Elliptic Flow from Minijet Production in Heavy Ion Collisions
Yuri V. Kovchegov, Kirill L. Tuchin
TL;DR
This paper investigates how non-flow minijet production contributes to elliptic flow (v2) in ultrarelativistic heavy-ion collisions within a saturation framework. It develops a two-particle correlation approach using k_T-factorization with unintegrated gluon distributions characterized by a saturation scale Q_s, deriving a concrete v2(pT) from minijet-induced correlations and exploring its small- and large-pT limits as well as centrality dependence. The authors fit STAR v2(pT) data with Q_s around 1 GeV^2 and moderate α_s, arguing that minijet correlations can account for much of the high-pT elliptic flow and can contaminate standard flow analyses.

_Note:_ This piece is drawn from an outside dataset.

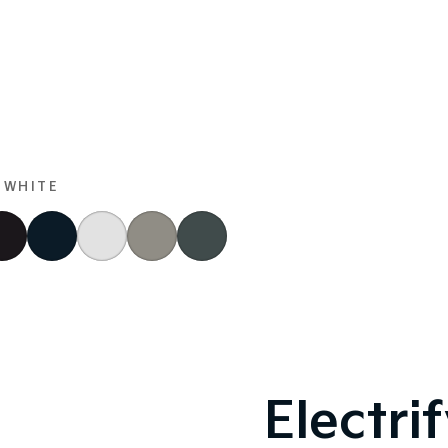
 WHITE
Electri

They emphasize the need for flow analysis methods that suppress minijet contributions to isolate genuine collective QGP effects and outline future improvements involving rapidity correlations and evolution effects.
Abstract
We calculate the contribution to the elliptic flow observable v2 from two-particle correlations in minijet production in ultrarelativistic heavy ion collisions. We use a minijet production cross section derived in a model inspired by saturation approach to high energy scattering. Resulting differential elliptic flow v2(pT) is an increasing function of pT for transverse momenta below the saturation scale Qs. At higher transverse momenta (pT > Qs) differential flow stops growing and becomes approximately constant, reproducing the elliptic flow saturation data reported by STAR. The centrality dependence of the minijet contribution to v2 is also in good agreement with the data.